All lines in the material below that contain "ステータス" should be located and copied.
++++
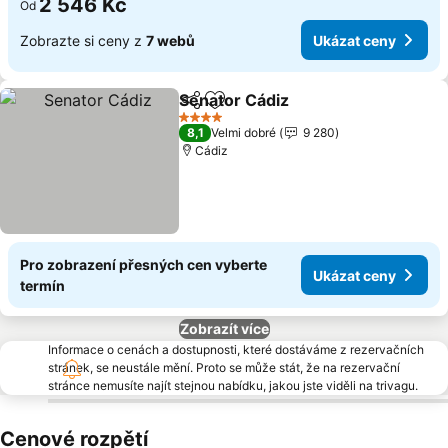
2 546 Kč
Od
Zobrazte si ceny z
7 webů
Ukázat ceny
Senator Cádiz
Sdílet
Přidat na seznam oblíbených h
Ukázat ceny
4 Počet hvězdiček
8,1
Velmi dobré
9 280
Cádiz
Pro zobrazení přesných cen vyberte
Ukázat ceny
termín
Zobrazít více
Informace o cenách a dostupnosti, které dostáváme z rezervačních
stránek, se neustále mění. Proto se může stát, že na rezervační
stránce nemusíte najít stejnou nabídku, jakou jste viděli na trivagu.
Cenové rozpětí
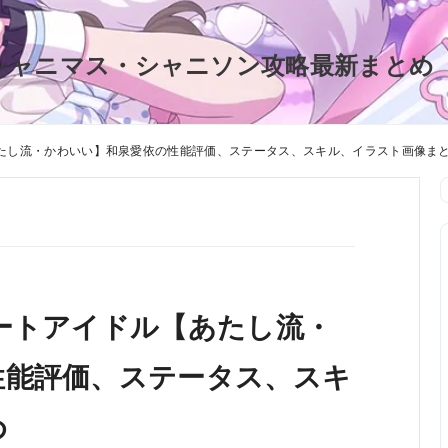
シャニマス・シャニソン攻略最新まとめ
あたし流・かわいい】和泉愛依の性能評価、ステータス、スキル、イラスト画像ま
ートアイドル【あたし流・
性能評価、ステータス、スキ
め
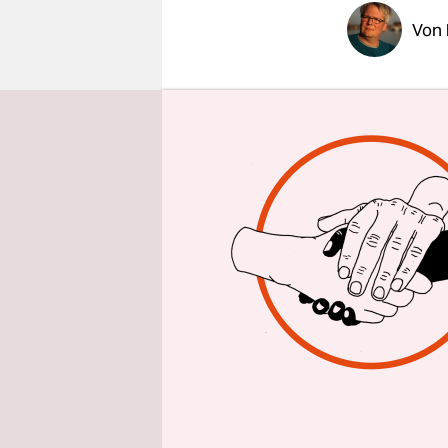
epaper login
Von
Präsidents
Nun aber i
Bundeskan
Bundesprä
willens sei
Bilanz depr
Margot Kä
Stattdessen
Entscheidu
stehen rüp
Schulhofsc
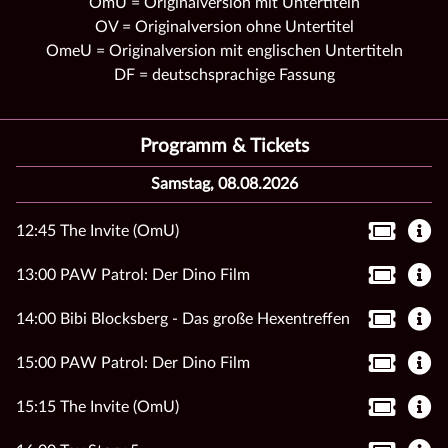
OmU = Originalversion mit Untertiteln
OV = Originalversion ohne Untertitel
OmeU = Originalversion mit englischen Untertiteln
DF = deutschsprachige Fassung
Programm & Tickets
Samstag, 08.08.2026
12:45 The Invite (OmU)
13:00 PAW Patrol: Der Dino Film
14:00 Bibi Blocksberg - Das große Hexentreffen
15:00 PAW Patrol: Der Dino Film
15:15 The Invite (OmU)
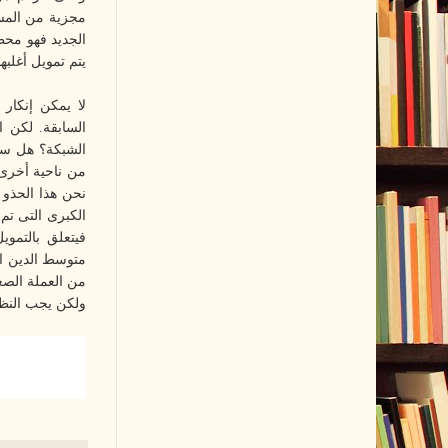
مجزية من المستث
يتم تمويل أغلبه
لا يمكن إنكار 
السابقة. لكن ا
الشبكة؟ هل سين
من ناحية أخرى،
نحن هذا الحذو 
الكبرى التى تم
فيتعلق بالتموي
متوسط الدين ال
من العملة الصع
ولكن يجب النظر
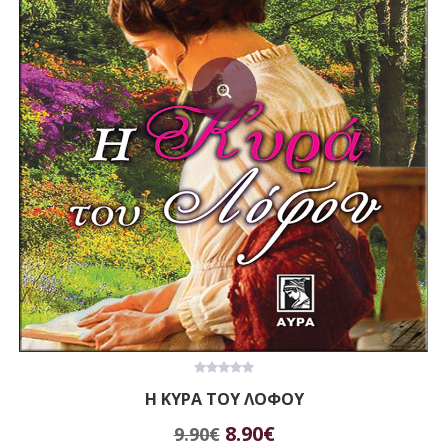
0
Η ΚΥΡΑ ΤΟΥ ΛΟΦΟΥ
out
of
Original
Η
5
8.90
€
9.90
€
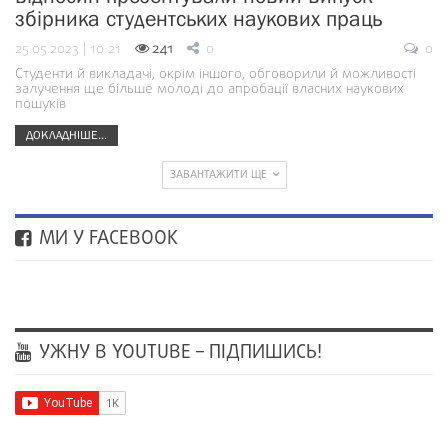
збірника студентських наукових праць
25.05.2023 | 10:21
241
0
0
Студенти й викладачі, окрім іншого, обговорили й можливості
залучення ще більше молоді до апробації власних наукових
пошуків
ДОКЛАДНІШЕ...
ЗАВАНТАЖИТИ ЩЕ
МИ У FACEBOOK
УЖНУ В YOUTUBE – ПІДПИШИСЬ!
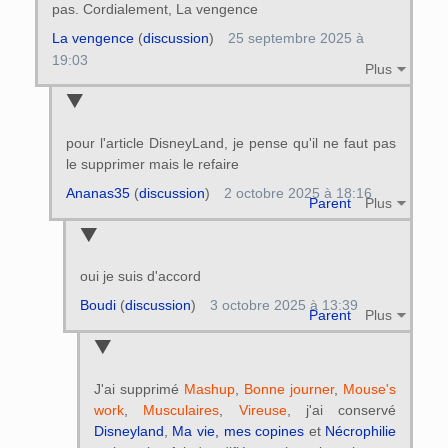
pas. Cordialement, La vengence
La vengence
(
discussion
)
25 septembre 2025 à
19:03
Plus
pour l'article DisneyLand, je pense qu'il ne faut pas
le supprimer mais le refaire
Ananas35
(
discussion
)
2 octobre 2025 à 18:16
Parent
Plus
oui je suis d'accord
Boudi
(
discussion
)
3 octobre 2025 à 13:39
Parent
Plus
J'ai supprimé
Mashup
,
Bonne journer
,
Mouse's
work
,
Musculaires
,
Vireuse
, j'ai conservé
Disneyland
,
Ma vie, mes copines
et
Nécrophilie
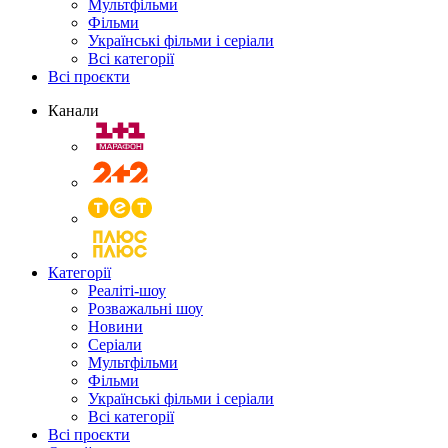
Мультфільми
Фільми
Українські фільми і серіали
Всі категорії
Всі проєкти
Канали
Категорії
Реаліті-шоу
Розважальні шоу
Новини
Серіали
Мультфільми
Фільми
Українські фільми і серіали
Всі категорії
Всі проєкти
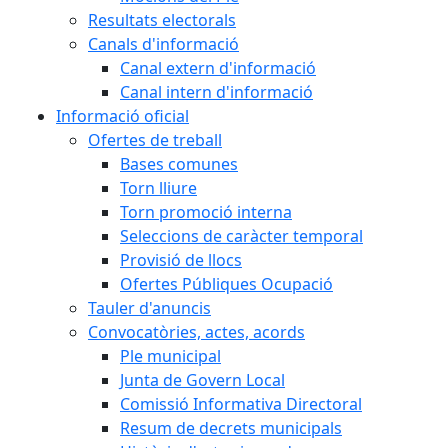
Resultats electorals
Canals d'informació
Canal extern d'informació
Canal intern d'informació
Informació oficial
Ofertes de treball
Bases comunes
Torn lliure
Torn promoció interna
Seleccions de caràcter temporal
Provisió de llocs
Ofertes Públiques Ocupació
Tauler d'anuncis
Convocatòries, actes, acords
Ple municipal
Junta de Govern Local
Comissió Informativa Directoral
Resum de decrets municipals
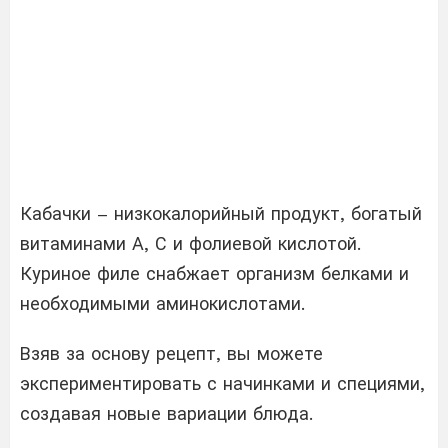
Кабачки – низкокалорийный продукт, богатый
витаминами А, С и фолиевой кислотой.
Куриное филе снабжает организм белками и
необходимыми аминокислотами.
Взяв за основу рецепт, вы можете
экспериментировать с начинками и специями,
создавая новые вариации блюда.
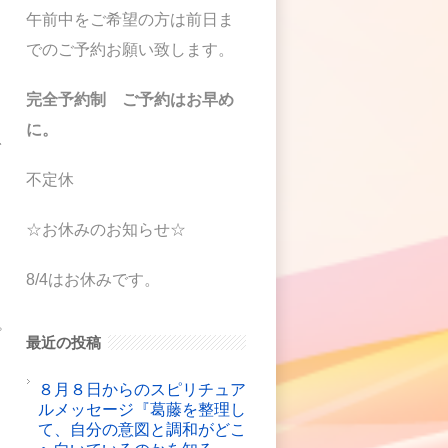
午前中をご希望の方は前日ま
でのご予約お願い致します。
完全予約制 ご予約はお早め
に。
で
て
不定休
ら
☆お休みのお知らせ☆
8/4はお休みです。
プ
最近の投稿
＾
８月８日からのスピリチュア
ルメッセージ『葛藤を整理し
て、自分の意図と調和がどこ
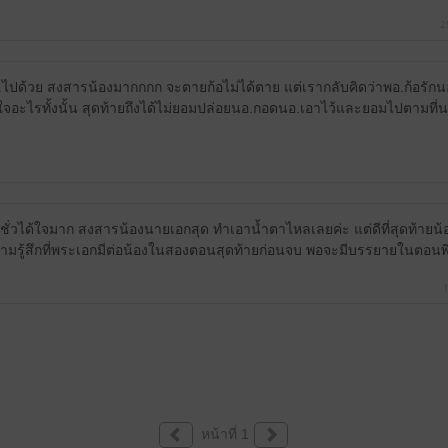
2
.ไปด้วย สงสารน้องมากกกก จะตายก้อไม่ได้ตาย แต่เรากลับคิดว่าพอ.ก้อรัก
้าใจอะไรทั้งนั้น สุดท้ายถึงได้ไม่ยอมปล่อยนอ.กอดนอ.เอาไว้และยอมไปตามท
ชั่วได้ใจมาก สงสารน้องนายเอกสุด ทำเอาน้ำตาไหลเลยค่ะ แต่ดีที่สุดท้ายน้อ
มรู้สึกที่พระเอกมีต่อน้องในสองตอนสุดท้ายก่อนจบ พอจะมีบรรยายในตอนพิ
1
หน้าที่ 1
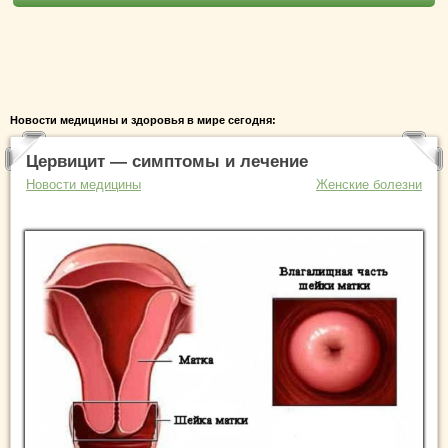
Новости медицины и здоровья в мире сегодня:
Цервицит — симптомы и лечение
Новости медицины
Женские болезни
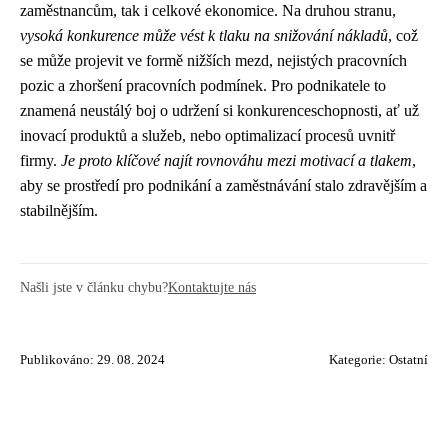
zaměstnancům, tak i celkové ekonomice. Na druhou stranu,
vysoká konkurence může vést k tlaku na snižování nákladů
, což
se může projevit ve formě nižších mezd, nejistých pracovních
pozic a zhoršení pracovních podmínek. Pro podnikatele to
znamená neustálý boj o udržení si konkurenceschopnosti, ať už
inovací produktů a služeb, nebo optimalizací procesů uvnitř
firmy.
Je proto klíčové najít rovnováhu mezi motivací a tlakem
,
aby se prostředí pro podnikání a zaměstnávání stalo zdravějším a
stabilnějším.
Našli jste v článku chybu?
Kontaktujte nás
Publikováno: 29. 08. 2024
Kategorie:
Ostatní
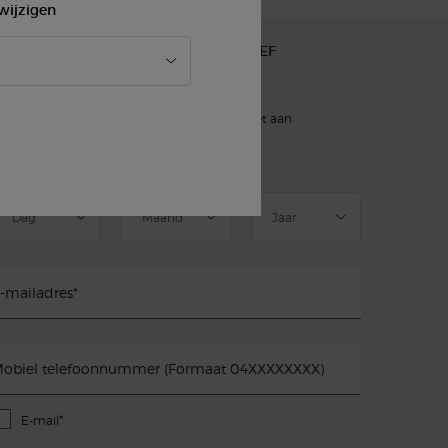
wijzigen
AANMELDEN VOOR ONZE NIEUWSBRIEF
)
verplichte velden
slettersignup.title.legend
Dhr.
Mevr.
Geef ik liever niet aan
eboortedatum
-mailadres
*
obiel telefoonnummer (Formaat 04XXXXXXXX)
*
E-mail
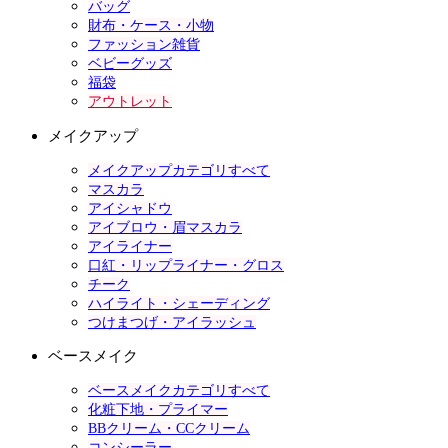
バッグ
財布・ケース・小物
ファッション雑貨
ベビーグッズ
福袋
アウトレット
メイクアップ
メイクアップカテゴリすべて
マスカラ
アイシャドウ
アイブロウ・眉マスカラ
アイライナー
口紅・リップライナー・グロス
チーク
ハイライト・シェーディング
つけまつげ・アイラッシュ
ベースメイク
ベースメイクカテゴリすべて
化粧下地・プライマー
BBクリーム・CCクリーム
コンシーラー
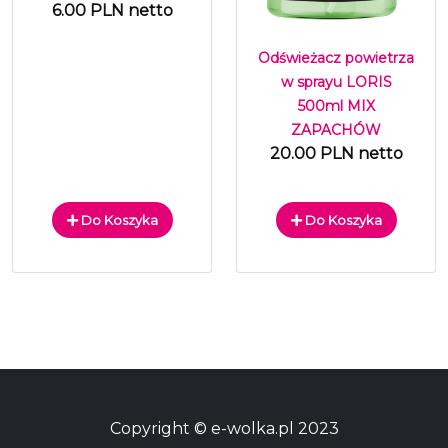
6.00 PLN netto
Odświeżacz powietrza
w sprayu LORIS
500ml MIX
ZAPACHÓW
20.00 PLN netto
Do Koszyka
Do Koszyka
Copyright © e-wolka.pl 2023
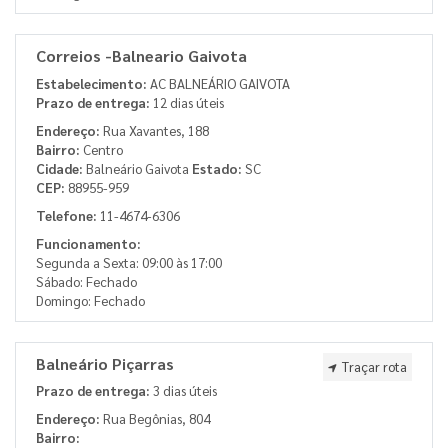
Correios -Balneario Gaivota
Estabelecimento:
AC BALNEÁRIO GAIVOTA
Prazo de entrega:
12 dias úteis
Endereço:
Rua Xavantes, 188
Bairro:
Centro
Cidade:
Balneário Gaivota
Estado:
SC
CEP:
88955-959
Telefone:
11-4674-6306
Funcionamento:
Segunda a Sexta: 09:00 às 17:00
Sábado: Fechado
Domingo: Fechado
Balneário Piçarras
Traçar rota
Prazo de entrega:
3 dias úteis
Endereço:
Rua Begônias, 804
Bairro:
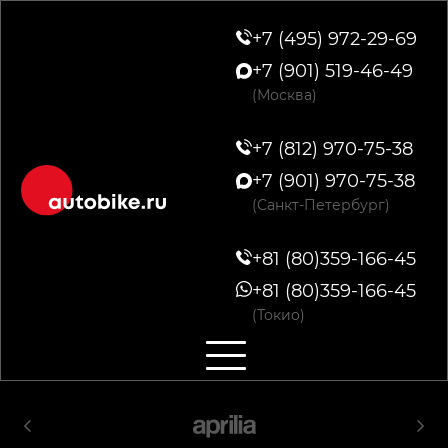
+7 (495) 972-29-69
+7 (901) 519-46-49
(Москва)
+7 (812) 970-75-38
+7 (901) 970-75-38
(Санкт-Петербург)
+81 (80)359-166-45
+81 (80)359-166-45
(Токио)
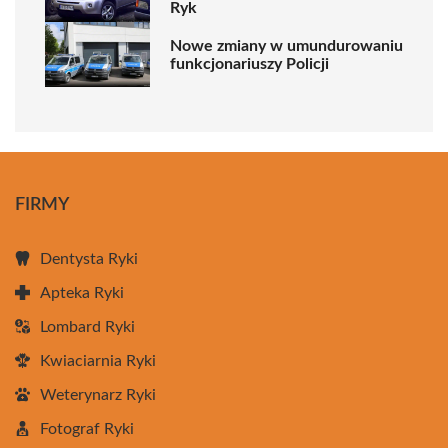
Ryk
Nowe zmiany w umundurowaniu
funkcjonariuszy Policji
FIRMY
Dentysta Ryki
Apteka Ryki
Lombard Ryki
Kwiaciarnia Ryki
Weterynarz Ryki
Fotograf Ryki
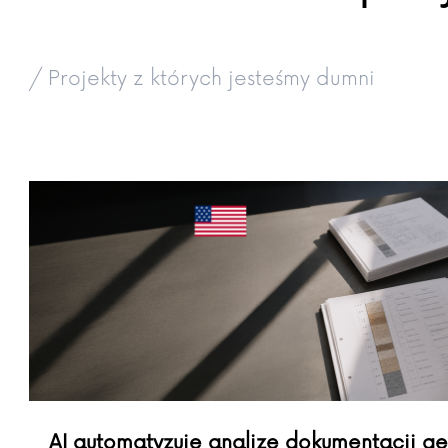
/ Projekty z których jesteśmy dumni
AI automatyzuje analizę dokumentacji ge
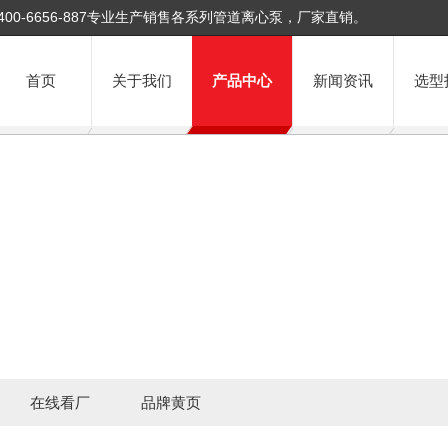
400-6656-887专业生产销售各系列管道离心泵，厂家直销。
首页
关于我们
产品中心
新闻资讯
选型
在线看厂
品牌黄页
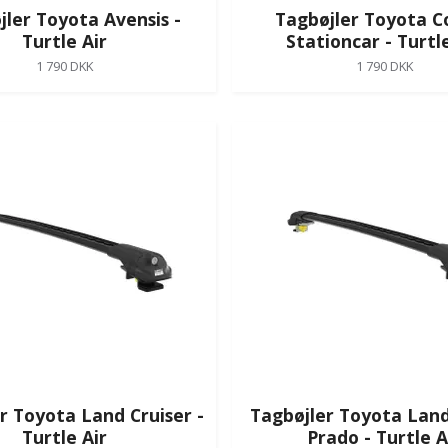
jler Toyota Avensis -
Tagbøjler Toyota Co
Turtle Air
Stationcar - Turtle
1 790 DKK
1 790 DKK
r Toyota Land Cruiser -
Tagbøjler Toyota Land
Turtle Air
Prado - Turtle A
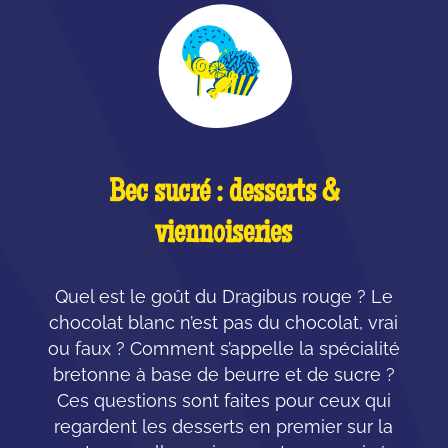
Bec sucré : desserts &
viennoiseries
Quel est le goût du Dragibus rouge ? Le
chocolat blanc n’est pas du chocolat, vrai
ou faux ? Comment s’appelle la spécialité
bretonne à base de beurre et de sucre ?
Ces questions sont faites pour ceux qui
regardent les desserts en premier sur la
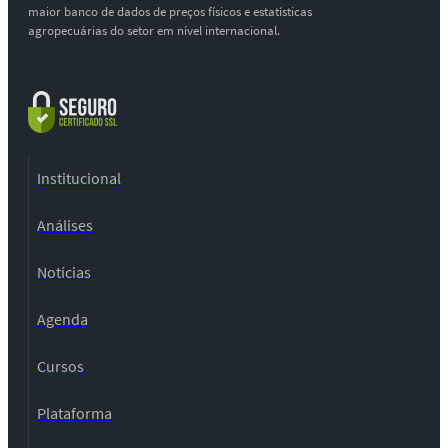
maior banco de dados de preços físicos e estatísticas
agropecuárias do setor em nível internacional.
Institucional
Análises
Notícias
Agenda
Cursos
Plataforma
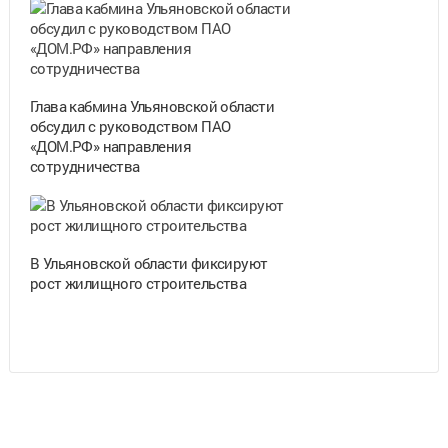
Глава кабмина Ульяновской области
обсудил с руководством ПАО
«ДОМ.РФ» направления
сотрудничества
В Ульяновской области фиксируют
рост жилищного строительства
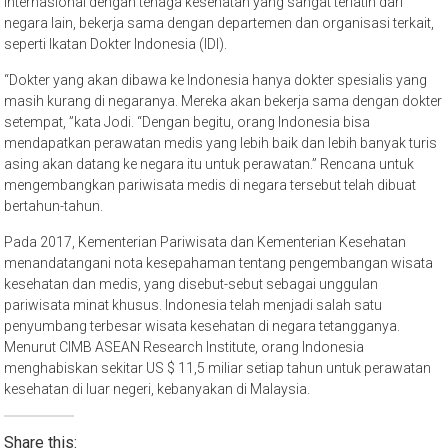
internasional dengan tenaga kesehatan yang sangat terlatih dari
negara lain, bekerja sama dengan departemen dan organisasi terkait,
seperti Ikatan Dokter Indonesia (IDI).
“Dokter yang akan dibawa ke Indonesia hanya dokter spesialis yang
masih kurang di negaranya. Mereka akan bekerja sama dengan dokter
setempat, ”kata Jodi. “Dengan begitu, orang Indonesia bisa
mendapatkan perawatan medis yang lebih baik dan lebih banyak turis
asing akan datang ke negara itu untuk perawatan.” Rencana untuk
mengembangkan pariwisata medis di negara tersebut telah dibuat
bertahun-tahun.
Pada 2017, Kementerian Pariwisata dan Kementerian Kesehatan
menandatangani nota kesepahaman tentang pengembangan wisata
kesehatan dan medis, yang disebut-sebut sebagai unggulan
pariwisata minat khusus. Indonesia telah menjadi salah satu
penyumbang terbesar wisata kesehatan di negara tetangganya.
Menurut CIMB ASEAN Research Institute, orang Indonesia
menghabiskan sekitar US $ 11,5 miliar setiap tahun untuk perawatan
kesehatan di luar negeri, kebanyakan di Malaysia.
Share this:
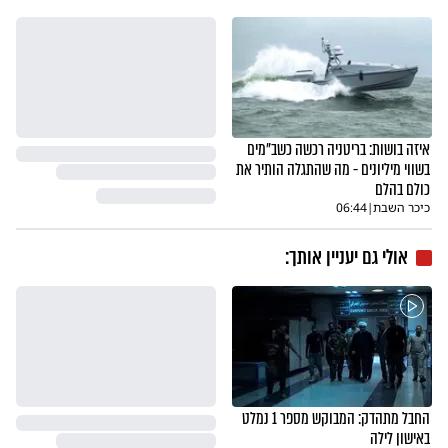
איזה בושות: בריטניה רכשה כשב"מים
בשווי מיליונים - מה שהתגלה הותיר את
כולם בהלם
כיכר השבת
|
06:44
אולי גם יעניין אותך:
החבל מתהדק: המבוקש מספר 1 נמלט
באישון לילה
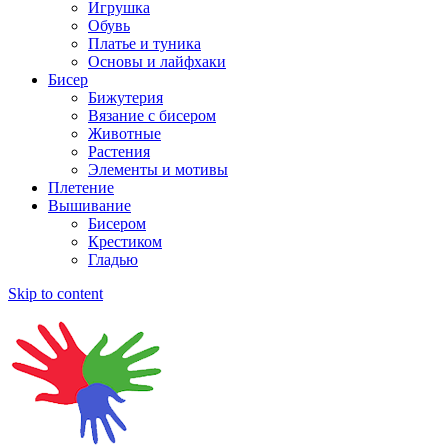
Игрушка
Обувь
Платье и туника
Основы и лайфхаки
Бисер
Бижутерия
Вязание с бисером
Животные
Растения
Элементы и мотивы
Плетение
Вышивание
Бисером
Крестиком
Гладью
Skip to content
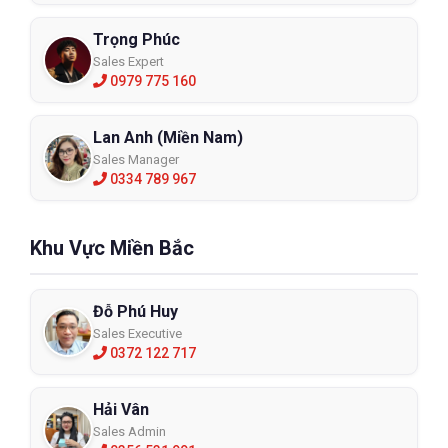
Trọng Phúc
Sales Expert
0979 775 160
Lan Anh (Miền Nam)
Sales Manager
0334 789 967
Khu Vực Miền Bắc
Đỗ Phú Huy
Sales Executive
0372 122 717
Hải Vân
Sales Admin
++++
* **OUTPUT OF THE EXERCISE**
あたし流・かわいい】和泉愛依の性能評価、ステータス、スキル、イラスト画像ま
性能評価、ステータス、スキ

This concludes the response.